Love Wins by Rob Bell is a controversial book that has had Rob Bell’s orthodoxy as a conservative Christian scholar in serious question. The hype about it was all how Rob Bell is this universalist or post-mortem evangelicalism scholar who is trying to add on to what the beloved Bible truly has revealed about Heaven and Hell. At least this is what I have seen from fundamentalist Christians. So I went into it saying to myself how this is so great that Rob Bell is a liberal scholar who promotes universalism. I left the book rather disappointed.

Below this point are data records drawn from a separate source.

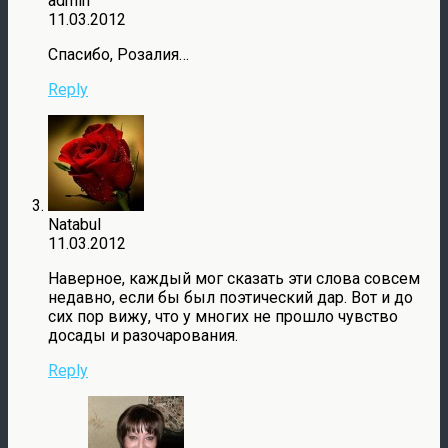
admin
11.03.2012
Спасибо, Розалия…
Reply
Natabul
11.03.2012
Наверное, каждый мог сказать эти слова совсем
недавно, если бы был поэтический дар. Вот и до
сих пор вижу, что у многих не прошло чувство
досады и разочарования.
Reply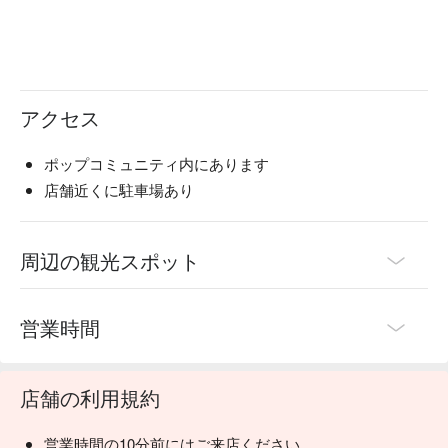
アクセス
ポップコミュニティ内にあります
店舗近くに駐車場あり
周辺の観光スポット
営業時間
店舗の利用規約
営業時間の10分前にはご来店ください。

Rob Bell is not a universalist. And contrary to popular opinion, he doesn’t even deny the existence of Hell. Or Heaven for that matter. Admittedly, Bell does not go along with a popular traditional view of Hell as some sort of fiery inferno of eschatological doom which actually would be consistent with certain versions of universalism as well as the traditional eternal torment Hell and annihilationism. But Bell never denies the existence of Hell. He believes that people can experience Hell now and in the afterlife and that people can experience Heaven not just now but also in the afterlife.
In addition to this, Bell takes on an agnostic approach as to who exactly ends up in Hell and in Heaven and what-not. Bell seems to suggest that not just Christians but non-Christians will end up in Heaven. Bell also suggests that Hell will be a mixture too. For him, Heaven seems to be full of unexpected surprises and for the most part, it will be the people whom we expect the least who will end up in Heaven. He does this by analyzing some of the parables of Jesus and finding how a common theme seems to be that the rich king goes and collects the beggars off the street and brings them to his party. There is also the parable of “The Rich Man and Lazarus” that he sees a reversal of fortune in as well as the parable of “The Prodigal Son”. He even uses Jesus’s statement about the right hand and left hand paths to prove his point that Heaven is going to be a surprise.

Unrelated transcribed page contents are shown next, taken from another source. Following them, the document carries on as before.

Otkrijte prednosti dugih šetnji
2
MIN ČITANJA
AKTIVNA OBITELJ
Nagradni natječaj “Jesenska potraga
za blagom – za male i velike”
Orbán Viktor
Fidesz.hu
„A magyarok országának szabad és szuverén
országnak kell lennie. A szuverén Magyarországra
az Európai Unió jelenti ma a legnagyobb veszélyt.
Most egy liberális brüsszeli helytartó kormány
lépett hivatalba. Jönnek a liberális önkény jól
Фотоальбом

Bell points out things in the Bible that I never would have thought of before. For instance, the man who wanted to know what eternal life was doesn’t try to do anything to get eternal life indicating that the Jews at this time did not quite interpret eternal life the same way that we do.
Finally, Bell concludes that Heaven is ultimately accepting God’s story about us. We can experience now or later or never. Hell is rejecting what God has to say about our story. We can experience Hell now or later or never. When we disobey God, we get Hell. When we do what God wants, we get Heaven. There are plenty of versions of Jesus out there that should be rejected. Bell has sympathy for those who reject God because of what Christians have done in God’s name.

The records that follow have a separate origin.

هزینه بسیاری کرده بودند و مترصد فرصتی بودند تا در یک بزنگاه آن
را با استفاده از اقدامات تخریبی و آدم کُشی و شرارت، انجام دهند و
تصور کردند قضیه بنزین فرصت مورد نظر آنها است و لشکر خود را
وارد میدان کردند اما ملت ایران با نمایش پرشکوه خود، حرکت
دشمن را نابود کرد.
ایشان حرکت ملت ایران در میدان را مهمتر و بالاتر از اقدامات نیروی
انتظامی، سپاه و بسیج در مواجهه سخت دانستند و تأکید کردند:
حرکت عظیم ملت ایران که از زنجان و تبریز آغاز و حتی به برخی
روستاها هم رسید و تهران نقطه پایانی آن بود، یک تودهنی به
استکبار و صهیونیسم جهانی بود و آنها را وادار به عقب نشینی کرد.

Bell’s book is good but I was disappointed that it came out way too much on the conservative side of theology but I admire Bell for doing the research and the thinking required to make this book. This book is intended to be used for serious discussions on the issue. I would hesitate to show to an overtly fundamentalist Christian that believes that God’s wrath is “do or die” time or “lay down the force of law”. Bell appears to reject the penal substitutionary atonement doctrine in this book so that may cause some evangelicals to stir uncomfortably for a bit. Overall, a decent and thought provoking book, but not necessarily my primary style. A different spin and I would have preferred more footnotes and citations.